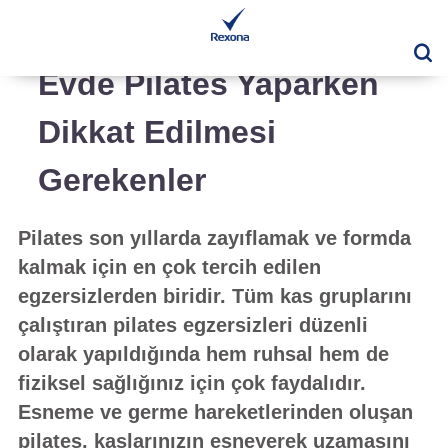
Ar
Evde Pilates Yaparken
Dikkat Edilmesi
Gerekenler
Pilates son yıllarda zayıflamak ve formda
kalmak için en çok tercih edilen
egzersizlerden biridir. Tüm kas gruplarını
çalıştıran pilates egzersizleri düzenli
olarak yapıldığında hem ruhsal hem de
fiziksel sağlığınız için çok faydalıdır.
Esneme ve germe hareketlerinden oluşan
pilates, kaslarınızın esneyerek uzamasını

Exercise aim: Print out the complete listing above exactly, dropping each image.

Finished task:
Ar
Evde Pilates Yaparken
Dikkat Edilmesi
Gerekenler
Pilates son yıllarda zayıflamak ve formda
kalmak için en çok tercih edilen
egzersizlerden biridir. Tüm kas gruplarını
çalıştıran pilates egzersizleri düzenli
olarak yapıldığında hem ruhsal hem de
fiziksel sağlığınız için çok faydalıdır.
Esneme ve germe hareketlerinden oluşan
pilates, kaslarınızın esneyerek uzamasını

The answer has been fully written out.